◆ **Excerpted data**
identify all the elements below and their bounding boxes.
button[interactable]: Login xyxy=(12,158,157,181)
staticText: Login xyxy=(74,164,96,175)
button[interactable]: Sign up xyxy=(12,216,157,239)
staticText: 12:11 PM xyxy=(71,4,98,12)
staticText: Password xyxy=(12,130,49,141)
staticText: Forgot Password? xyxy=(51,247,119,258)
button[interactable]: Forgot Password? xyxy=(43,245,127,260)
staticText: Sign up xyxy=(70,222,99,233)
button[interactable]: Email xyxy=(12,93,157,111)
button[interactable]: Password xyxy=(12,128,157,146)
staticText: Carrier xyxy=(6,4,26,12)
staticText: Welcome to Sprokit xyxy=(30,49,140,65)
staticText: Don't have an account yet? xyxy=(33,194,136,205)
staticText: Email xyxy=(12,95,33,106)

...

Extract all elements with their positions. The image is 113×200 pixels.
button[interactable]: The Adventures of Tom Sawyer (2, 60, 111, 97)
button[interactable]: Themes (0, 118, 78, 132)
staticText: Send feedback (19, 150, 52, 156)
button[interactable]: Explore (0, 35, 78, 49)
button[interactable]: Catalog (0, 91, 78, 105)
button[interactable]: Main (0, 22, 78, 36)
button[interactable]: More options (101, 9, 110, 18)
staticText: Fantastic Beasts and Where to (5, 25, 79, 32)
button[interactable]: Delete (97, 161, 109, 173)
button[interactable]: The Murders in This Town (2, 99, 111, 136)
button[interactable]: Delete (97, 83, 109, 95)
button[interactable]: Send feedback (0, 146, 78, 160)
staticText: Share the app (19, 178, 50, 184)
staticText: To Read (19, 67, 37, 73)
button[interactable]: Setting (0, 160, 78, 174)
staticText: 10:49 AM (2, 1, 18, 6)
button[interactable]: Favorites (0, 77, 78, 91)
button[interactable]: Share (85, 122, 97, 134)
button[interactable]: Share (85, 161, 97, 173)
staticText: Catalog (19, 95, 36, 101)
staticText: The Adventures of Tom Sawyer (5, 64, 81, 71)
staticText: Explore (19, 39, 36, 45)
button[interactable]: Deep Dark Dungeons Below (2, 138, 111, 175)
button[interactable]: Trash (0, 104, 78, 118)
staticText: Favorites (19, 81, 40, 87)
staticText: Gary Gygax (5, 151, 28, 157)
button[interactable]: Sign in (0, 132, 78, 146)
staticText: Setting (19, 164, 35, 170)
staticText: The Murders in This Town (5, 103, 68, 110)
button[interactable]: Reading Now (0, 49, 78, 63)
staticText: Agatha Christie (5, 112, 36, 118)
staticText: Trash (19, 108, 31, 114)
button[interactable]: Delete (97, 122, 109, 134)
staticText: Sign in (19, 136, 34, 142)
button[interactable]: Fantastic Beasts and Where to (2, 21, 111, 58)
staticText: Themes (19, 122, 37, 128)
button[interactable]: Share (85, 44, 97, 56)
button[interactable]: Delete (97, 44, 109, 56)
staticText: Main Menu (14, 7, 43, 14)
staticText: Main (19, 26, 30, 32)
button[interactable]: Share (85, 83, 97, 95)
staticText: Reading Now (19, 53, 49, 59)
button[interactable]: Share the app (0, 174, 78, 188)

---

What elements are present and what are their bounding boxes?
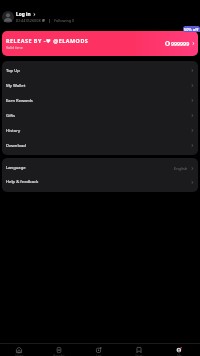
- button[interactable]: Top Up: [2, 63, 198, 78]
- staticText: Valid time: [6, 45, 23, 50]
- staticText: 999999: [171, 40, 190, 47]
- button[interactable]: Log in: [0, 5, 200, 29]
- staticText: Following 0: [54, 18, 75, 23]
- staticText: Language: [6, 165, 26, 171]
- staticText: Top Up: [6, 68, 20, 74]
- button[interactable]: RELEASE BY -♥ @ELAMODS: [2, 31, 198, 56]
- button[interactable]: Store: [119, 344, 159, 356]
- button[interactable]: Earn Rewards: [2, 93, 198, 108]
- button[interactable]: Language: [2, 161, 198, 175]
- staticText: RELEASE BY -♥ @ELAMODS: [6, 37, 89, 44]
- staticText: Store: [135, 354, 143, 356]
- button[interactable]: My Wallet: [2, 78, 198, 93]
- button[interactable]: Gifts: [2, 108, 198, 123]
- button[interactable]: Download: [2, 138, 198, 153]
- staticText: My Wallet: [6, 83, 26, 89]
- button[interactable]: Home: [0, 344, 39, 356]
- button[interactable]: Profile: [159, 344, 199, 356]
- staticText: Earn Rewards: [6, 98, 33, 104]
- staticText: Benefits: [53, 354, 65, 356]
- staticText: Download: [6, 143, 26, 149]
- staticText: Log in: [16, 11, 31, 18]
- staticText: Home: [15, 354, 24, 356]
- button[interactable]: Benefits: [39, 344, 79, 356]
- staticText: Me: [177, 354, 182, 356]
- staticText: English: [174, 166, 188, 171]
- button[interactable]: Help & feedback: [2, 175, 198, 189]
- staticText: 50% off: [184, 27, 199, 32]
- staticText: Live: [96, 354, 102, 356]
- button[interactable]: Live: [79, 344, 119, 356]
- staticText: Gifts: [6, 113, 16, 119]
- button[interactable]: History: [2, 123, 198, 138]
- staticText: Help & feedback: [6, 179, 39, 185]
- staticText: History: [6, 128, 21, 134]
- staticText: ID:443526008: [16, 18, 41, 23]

◆ **To do**
Could you please report how many lines of the listing above hold the word "Catalog"? Only the number is needed.

◆ **Response**
2